How Cells Prevent Harmful Extra DNA Copies1 month, 4 weeks ago
Posted on Jan 24, 2023, 4 p.m.
A protein that prepares DNA for replication also prevents the replication process from running out of control, according to a new study by Weill Cornell Medicine researchers. The work, published on Jan. 5 in Molecular Cell, solves a mystery that has long puzzled biologists.
The cells of humans and all other higher organisms use a complex system of checkpoints and "licensing" proteins to ensure that they replicate their genomes precisely once before dividing. In preparation for cell division, the licensing proteins attach to specific regions in the DNA, designating them as replication origins. When the DNA synthesis phase of the cell cycle begins, replication begins only at those licensed sites, and only initiates, or "fires" once, according to the current model.
That model was missing a crucial point, though. "The same factor that is allowing for this licensing to happen is only degraded after these replication origins have fired," said senior author Dr. Tobias Meyer, the Joseph Hinsey Professor in Cell and Developmental Biology at Weill Cornell Medicine. "In principle, the cell could load these licensing machines onto DNA that's already replicated, so, instead of two copies, you're getting three or four copies of that segment of the DNA, and these cells would be expected to lose genome integrity and die or become cancerous."

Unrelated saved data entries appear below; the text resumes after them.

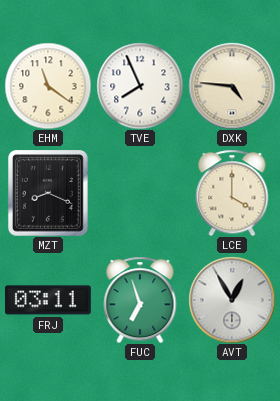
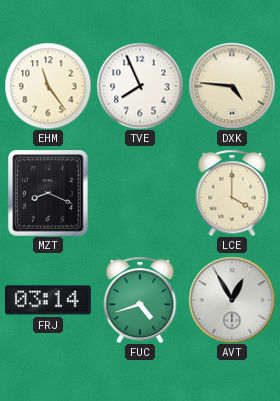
EHM: 11:21 -> 11:24
FRJ: 03:11 -> 03:14
FUC: 6:57 -> 4:42
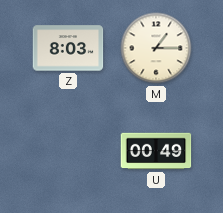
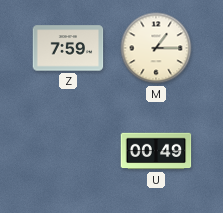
Z: 8:03 -> 7:59
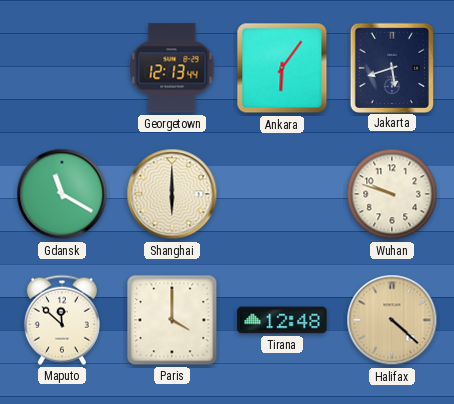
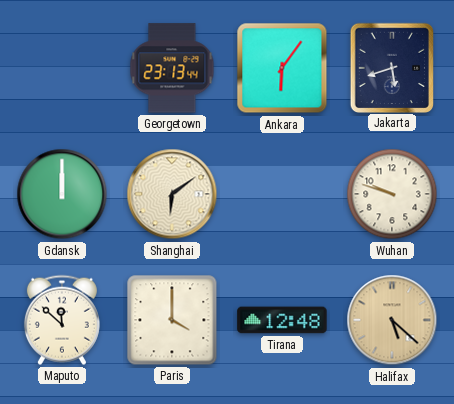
Georgetown: 12:13 -> 23:13
Gdansk: 11:20 -> 12:00
Shanghai: 6:00 -> 6:09
Halifax: 4:22 -> 5:22
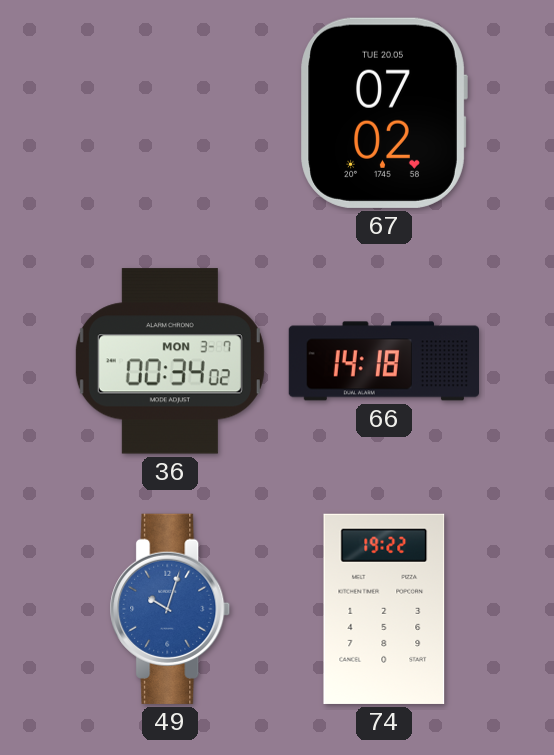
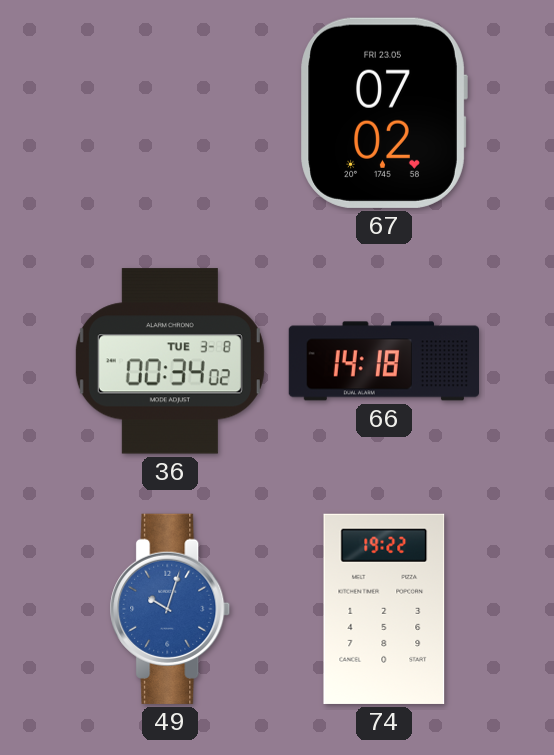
67 date: TUE 20.05 -> FRI 23.05
36 date: MON 3-7 -> TUE 3-8
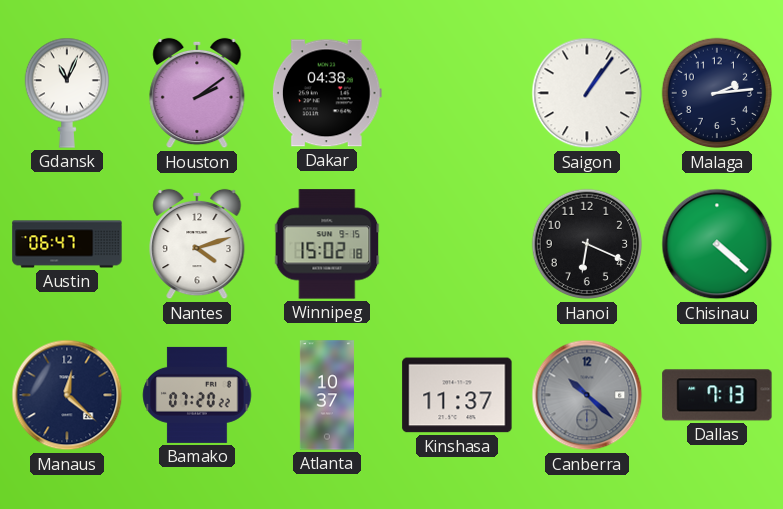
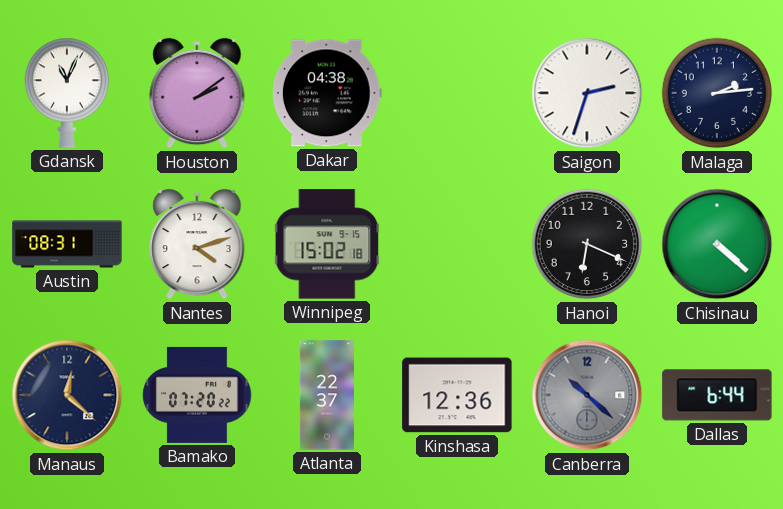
Saigon: 1:06 -> 2:33
Austin: 06:47 -> 08:31
Atlanta: 10:37 -> 22:37
Kinshasa: 11:37 -> 12:36
Dallas: 7:13 -> 6:44
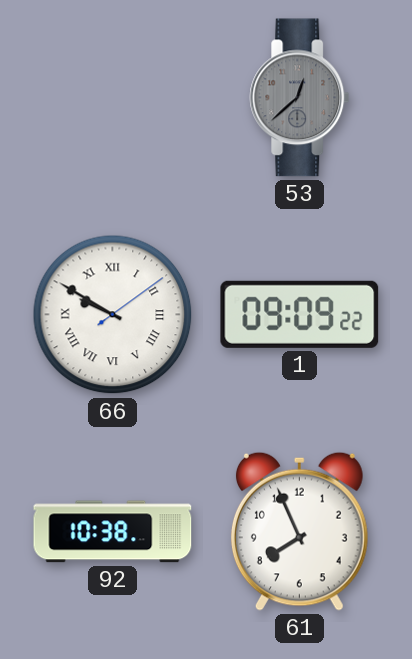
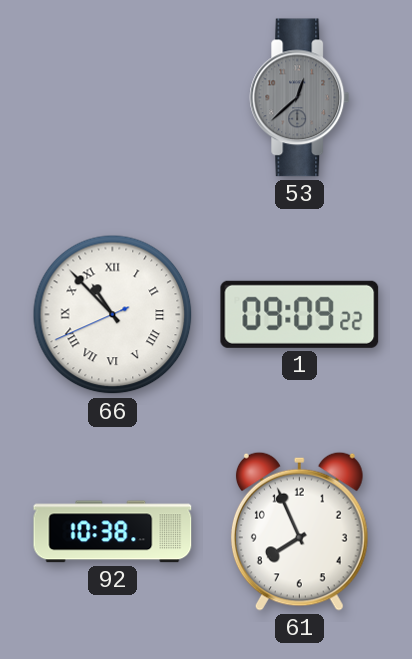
66: 9:50 -> 10:52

Figuring out how cells avoid that fate has been tricky. "We needed to be studying events in the first minutes of the DNA synthesis phase of the cell cycle, so it's a very transient period," said first author Nalin Ratnayeke, a graduate student who worked on this project both at Stanford University and at Weill Cornell Medicine in Dr. Meyer's lab. The lab moved to Weill Cornell Medicine in 2020. To solve this difficult experimental problem, Ratnayeke used computer-aided microscopy to monitor thousands of growing cells simultaneously, catching the replicating cells in the act and analyzing the activities of their licensing and replication factors.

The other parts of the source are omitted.